July 2019
tl;dr: Estimate the intrinsics in addition to the extrinsics of the camera from any video.
Overall impression
Same authors for Struct2Depth. This work eliminates the assumption of the availability of intrinsics. This opens up a whole lot possibilities to learn from a wide range of videos.
This network regresses depth, ego-motion, object motion and camera intrinsics from mono videos. Thus it is named learn-K (intrinsics) –> The idea of regressing intrinsics is similar to GLNet.
Key ideas
- Estimate each of the intrinsics. It learns four parameters, 2 for optical centers (principal points) and 2 for focal length.

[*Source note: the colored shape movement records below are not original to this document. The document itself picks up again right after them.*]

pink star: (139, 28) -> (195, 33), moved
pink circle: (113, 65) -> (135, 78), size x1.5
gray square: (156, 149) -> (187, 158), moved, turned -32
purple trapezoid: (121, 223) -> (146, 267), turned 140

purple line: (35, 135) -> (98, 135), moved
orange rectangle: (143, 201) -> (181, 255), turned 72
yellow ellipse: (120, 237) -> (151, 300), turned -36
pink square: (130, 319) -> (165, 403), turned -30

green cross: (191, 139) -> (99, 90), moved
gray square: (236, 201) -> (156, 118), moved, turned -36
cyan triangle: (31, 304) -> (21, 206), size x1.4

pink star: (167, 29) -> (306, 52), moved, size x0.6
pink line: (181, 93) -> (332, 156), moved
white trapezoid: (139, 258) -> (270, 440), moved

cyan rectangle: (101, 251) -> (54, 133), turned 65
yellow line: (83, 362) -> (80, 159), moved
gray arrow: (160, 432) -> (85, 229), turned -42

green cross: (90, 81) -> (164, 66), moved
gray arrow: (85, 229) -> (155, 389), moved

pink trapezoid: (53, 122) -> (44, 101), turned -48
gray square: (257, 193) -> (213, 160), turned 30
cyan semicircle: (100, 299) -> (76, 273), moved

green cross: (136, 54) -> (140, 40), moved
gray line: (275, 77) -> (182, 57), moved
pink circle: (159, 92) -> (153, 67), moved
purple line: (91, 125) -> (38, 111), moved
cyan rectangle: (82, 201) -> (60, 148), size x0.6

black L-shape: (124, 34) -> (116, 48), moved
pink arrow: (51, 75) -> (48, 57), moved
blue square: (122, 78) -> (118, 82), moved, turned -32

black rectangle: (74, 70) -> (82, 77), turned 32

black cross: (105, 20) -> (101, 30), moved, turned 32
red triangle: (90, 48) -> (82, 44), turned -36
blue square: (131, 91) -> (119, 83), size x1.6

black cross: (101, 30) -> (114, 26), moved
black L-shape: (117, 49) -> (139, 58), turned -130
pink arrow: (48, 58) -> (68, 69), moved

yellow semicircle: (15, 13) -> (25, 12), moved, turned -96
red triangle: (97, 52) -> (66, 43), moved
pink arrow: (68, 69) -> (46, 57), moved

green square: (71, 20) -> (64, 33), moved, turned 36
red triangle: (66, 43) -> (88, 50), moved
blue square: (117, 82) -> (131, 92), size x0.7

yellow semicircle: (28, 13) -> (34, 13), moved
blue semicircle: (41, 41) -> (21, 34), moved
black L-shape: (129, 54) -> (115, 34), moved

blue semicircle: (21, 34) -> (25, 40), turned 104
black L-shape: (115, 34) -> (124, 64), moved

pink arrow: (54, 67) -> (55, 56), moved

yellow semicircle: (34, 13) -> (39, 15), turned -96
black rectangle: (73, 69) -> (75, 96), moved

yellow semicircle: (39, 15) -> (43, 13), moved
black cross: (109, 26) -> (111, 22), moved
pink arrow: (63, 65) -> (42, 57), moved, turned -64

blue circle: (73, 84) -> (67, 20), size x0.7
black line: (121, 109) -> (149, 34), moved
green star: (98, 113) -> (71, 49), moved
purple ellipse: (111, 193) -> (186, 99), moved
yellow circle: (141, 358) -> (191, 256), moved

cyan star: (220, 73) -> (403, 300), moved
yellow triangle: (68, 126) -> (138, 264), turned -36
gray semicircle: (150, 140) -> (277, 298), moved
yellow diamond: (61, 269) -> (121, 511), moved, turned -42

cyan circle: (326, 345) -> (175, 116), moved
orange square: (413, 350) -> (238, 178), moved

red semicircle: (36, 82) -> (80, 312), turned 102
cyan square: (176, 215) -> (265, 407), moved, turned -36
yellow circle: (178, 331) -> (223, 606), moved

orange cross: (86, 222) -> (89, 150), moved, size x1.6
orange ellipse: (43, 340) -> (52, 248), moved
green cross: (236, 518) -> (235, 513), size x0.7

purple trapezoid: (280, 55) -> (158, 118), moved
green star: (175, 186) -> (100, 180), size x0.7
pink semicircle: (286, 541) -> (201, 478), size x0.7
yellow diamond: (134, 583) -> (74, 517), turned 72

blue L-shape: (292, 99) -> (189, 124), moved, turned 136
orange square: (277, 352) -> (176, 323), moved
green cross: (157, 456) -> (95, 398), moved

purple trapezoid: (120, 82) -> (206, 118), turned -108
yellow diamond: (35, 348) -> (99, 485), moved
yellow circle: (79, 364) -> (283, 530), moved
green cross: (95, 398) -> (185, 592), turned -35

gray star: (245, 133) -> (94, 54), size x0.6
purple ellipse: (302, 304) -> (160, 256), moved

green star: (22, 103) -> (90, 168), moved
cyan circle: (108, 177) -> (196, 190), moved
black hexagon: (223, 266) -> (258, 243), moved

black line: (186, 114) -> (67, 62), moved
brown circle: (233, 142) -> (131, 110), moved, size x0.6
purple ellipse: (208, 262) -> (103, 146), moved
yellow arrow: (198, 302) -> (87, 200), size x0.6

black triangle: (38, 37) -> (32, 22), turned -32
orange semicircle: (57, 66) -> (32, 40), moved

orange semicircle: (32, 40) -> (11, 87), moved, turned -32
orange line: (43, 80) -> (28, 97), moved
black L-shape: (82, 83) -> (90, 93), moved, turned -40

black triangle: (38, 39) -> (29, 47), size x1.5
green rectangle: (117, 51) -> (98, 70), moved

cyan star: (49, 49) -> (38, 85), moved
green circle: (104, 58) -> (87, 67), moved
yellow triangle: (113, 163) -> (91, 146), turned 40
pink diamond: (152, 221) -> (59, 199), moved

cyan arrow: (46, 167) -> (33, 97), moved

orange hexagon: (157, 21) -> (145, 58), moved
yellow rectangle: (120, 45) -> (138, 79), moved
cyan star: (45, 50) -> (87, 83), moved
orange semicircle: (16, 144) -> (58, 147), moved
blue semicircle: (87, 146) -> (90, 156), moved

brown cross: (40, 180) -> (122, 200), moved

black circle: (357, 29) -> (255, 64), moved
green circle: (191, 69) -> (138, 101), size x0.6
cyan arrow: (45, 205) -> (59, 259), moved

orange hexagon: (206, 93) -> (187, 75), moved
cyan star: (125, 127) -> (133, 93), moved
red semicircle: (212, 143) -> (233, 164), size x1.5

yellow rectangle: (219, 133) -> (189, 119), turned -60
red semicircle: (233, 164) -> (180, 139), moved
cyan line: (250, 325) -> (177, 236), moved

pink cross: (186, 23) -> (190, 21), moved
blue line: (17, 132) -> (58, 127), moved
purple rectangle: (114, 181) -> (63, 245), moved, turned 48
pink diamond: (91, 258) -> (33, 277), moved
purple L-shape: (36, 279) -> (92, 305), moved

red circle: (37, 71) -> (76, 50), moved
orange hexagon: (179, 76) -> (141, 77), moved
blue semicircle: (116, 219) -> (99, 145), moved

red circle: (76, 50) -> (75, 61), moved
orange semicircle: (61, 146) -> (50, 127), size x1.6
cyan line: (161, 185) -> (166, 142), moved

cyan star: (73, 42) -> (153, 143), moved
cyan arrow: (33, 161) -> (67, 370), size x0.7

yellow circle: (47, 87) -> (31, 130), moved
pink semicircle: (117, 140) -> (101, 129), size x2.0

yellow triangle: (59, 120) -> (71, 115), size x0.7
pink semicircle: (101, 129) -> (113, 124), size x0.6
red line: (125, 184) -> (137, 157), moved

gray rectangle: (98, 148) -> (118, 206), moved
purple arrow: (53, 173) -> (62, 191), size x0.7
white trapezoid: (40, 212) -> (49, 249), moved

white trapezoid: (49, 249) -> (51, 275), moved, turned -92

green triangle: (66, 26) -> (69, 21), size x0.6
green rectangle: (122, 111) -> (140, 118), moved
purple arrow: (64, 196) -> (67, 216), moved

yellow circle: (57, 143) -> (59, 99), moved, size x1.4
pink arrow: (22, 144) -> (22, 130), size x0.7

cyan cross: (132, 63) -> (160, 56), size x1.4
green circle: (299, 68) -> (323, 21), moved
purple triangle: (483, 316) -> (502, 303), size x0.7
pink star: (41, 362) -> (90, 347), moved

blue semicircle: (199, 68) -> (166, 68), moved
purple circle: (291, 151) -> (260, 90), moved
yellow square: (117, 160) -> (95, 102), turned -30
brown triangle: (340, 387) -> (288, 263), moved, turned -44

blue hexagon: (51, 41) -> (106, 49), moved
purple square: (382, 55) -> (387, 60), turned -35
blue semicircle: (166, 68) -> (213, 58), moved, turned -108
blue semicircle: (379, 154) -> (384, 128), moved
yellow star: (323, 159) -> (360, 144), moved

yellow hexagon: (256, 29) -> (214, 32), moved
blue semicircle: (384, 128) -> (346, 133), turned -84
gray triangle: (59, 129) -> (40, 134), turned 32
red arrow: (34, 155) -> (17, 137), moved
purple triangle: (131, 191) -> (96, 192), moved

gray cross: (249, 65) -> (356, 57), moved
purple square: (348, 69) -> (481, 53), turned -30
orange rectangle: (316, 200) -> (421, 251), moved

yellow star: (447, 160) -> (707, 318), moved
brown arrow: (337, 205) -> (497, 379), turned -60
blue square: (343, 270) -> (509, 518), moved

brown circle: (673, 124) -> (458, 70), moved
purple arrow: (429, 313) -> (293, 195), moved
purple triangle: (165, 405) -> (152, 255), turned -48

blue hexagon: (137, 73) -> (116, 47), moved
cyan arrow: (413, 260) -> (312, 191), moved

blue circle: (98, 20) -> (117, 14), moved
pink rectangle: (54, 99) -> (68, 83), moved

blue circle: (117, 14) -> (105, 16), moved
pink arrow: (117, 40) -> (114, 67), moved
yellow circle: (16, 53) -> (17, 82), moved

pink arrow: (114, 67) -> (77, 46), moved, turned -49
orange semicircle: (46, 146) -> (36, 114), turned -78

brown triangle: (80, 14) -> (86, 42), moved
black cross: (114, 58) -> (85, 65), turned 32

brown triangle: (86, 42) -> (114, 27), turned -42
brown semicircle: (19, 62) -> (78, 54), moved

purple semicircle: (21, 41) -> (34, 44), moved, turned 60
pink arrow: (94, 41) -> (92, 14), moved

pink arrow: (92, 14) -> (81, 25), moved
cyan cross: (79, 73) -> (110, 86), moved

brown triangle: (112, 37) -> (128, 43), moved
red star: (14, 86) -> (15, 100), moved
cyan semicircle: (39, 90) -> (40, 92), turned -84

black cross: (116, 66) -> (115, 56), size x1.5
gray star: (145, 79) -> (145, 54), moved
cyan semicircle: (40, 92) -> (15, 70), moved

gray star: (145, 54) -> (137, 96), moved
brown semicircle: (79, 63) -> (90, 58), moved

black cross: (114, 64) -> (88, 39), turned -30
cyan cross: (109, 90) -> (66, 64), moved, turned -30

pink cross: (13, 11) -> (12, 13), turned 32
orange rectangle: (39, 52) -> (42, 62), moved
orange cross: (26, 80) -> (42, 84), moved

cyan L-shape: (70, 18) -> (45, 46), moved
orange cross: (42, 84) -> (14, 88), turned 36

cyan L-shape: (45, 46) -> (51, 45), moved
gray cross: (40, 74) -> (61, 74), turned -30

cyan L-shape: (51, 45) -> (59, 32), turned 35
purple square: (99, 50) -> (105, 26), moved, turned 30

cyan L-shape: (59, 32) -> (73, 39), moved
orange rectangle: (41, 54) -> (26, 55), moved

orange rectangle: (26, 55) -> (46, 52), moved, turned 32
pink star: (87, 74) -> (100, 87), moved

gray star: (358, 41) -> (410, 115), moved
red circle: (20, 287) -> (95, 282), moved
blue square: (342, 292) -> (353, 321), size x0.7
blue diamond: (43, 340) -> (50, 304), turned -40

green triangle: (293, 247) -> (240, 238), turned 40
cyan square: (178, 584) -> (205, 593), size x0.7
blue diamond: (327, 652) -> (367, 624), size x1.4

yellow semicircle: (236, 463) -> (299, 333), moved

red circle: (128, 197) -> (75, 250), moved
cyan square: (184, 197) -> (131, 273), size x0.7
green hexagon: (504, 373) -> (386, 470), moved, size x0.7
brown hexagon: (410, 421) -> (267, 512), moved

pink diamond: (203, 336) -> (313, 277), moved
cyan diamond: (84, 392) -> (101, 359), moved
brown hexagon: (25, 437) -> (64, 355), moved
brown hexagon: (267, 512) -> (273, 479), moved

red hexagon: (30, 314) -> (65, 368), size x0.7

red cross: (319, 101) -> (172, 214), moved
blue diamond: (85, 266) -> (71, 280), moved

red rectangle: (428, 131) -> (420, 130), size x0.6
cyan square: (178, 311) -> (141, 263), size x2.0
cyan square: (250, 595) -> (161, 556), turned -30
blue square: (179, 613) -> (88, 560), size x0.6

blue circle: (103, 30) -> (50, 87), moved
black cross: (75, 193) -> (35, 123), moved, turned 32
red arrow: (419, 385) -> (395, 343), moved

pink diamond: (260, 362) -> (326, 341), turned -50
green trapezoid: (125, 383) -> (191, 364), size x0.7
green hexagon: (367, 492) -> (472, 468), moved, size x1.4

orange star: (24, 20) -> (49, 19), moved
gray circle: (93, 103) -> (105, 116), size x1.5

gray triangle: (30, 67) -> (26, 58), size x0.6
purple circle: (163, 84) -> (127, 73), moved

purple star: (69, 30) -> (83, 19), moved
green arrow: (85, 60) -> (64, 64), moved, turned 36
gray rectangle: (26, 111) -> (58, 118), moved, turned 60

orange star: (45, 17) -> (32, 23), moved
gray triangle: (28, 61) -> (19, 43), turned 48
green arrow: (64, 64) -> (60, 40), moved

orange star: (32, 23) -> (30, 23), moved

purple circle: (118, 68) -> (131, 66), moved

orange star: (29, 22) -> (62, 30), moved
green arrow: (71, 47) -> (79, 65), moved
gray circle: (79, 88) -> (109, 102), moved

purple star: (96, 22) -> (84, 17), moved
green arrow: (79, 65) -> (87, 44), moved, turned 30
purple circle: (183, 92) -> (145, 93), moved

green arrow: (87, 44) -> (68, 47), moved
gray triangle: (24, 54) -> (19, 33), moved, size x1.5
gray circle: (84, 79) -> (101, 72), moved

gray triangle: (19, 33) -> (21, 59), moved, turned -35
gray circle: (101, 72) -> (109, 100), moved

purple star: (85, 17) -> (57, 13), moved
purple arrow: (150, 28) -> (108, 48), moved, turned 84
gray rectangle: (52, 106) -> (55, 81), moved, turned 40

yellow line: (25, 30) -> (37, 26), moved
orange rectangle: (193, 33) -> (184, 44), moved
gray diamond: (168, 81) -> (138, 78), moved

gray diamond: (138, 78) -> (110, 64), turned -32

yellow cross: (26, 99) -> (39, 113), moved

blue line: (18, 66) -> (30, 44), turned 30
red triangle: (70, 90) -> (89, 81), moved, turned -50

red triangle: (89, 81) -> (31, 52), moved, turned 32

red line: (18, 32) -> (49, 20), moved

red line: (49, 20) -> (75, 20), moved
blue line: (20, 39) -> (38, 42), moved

- Occlusion aware loss (picking the most foreground pixels during photometric loss calculation)
- Foreground mask to mask out the possible moving objects.
- Use a randomized layer optimization (this is quite weird)
Technical details
- Sometimes an overall supervision signal is given to two tightly coupled parameters and it is not enough to get accurate estimate for both parameters. (cf. Deep3Dbox)
Notes
- In detail, how was the lens correction regressed?
- See interview with the CEO of isee on this paper.
- Q: Can we project the intermediate representation (3D points) to BEV instead of back to camera plane for loss calculation? This would eliminate the need for using occlusion-aware loss.
- code is based on that of struct2depth.